■ Your goal
In the material below, some lines carry "собору". Copy each such line.

********************

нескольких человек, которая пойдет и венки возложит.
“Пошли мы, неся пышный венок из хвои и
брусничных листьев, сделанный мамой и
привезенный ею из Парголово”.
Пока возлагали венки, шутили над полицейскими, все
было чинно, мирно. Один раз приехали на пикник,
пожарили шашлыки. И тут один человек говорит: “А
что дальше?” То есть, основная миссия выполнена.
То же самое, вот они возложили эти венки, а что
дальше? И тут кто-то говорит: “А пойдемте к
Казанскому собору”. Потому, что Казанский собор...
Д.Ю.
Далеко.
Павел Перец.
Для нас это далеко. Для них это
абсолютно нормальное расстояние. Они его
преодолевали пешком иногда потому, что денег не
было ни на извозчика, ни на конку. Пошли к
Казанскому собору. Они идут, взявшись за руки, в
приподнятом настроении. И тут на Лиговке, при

********************

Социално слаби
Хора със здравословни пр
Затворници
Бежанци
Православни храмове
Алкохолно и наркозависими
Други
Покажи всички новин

********************

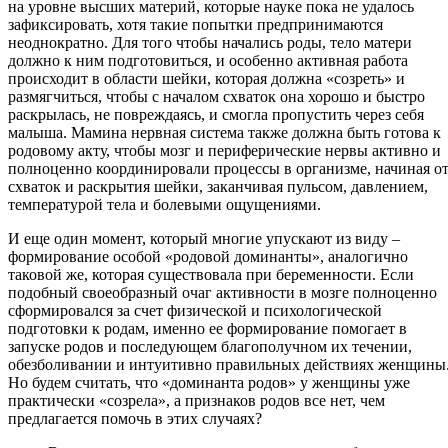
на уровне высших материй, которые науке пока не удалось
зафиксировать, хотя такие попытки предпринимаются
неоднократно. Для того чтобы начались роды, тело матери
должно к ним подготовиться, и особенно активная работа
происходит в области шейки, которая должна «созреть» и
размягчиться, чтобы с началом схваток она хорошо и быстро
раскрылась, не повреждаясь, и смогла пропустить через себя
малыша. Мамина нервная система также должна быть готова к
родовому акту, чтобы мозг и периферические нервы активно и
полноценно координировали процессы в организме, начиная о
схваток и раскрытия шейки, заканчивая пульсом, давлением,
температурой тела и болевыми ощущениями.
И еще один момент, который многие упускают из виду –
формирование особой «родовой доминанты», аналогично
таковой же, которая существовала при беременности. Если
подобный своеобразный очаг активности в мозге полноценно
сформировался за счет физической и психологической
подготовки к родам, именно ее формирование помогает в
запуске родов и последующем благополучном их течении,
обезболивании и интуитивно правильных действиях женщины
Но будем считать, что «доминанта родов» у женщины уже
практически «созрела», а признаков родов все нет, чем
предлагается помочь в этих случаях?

********************

■ Exercise result
Казанскому собору”. Потому, что Казанский собор...
Казанскому собору. Они идут, взявшись за руки, в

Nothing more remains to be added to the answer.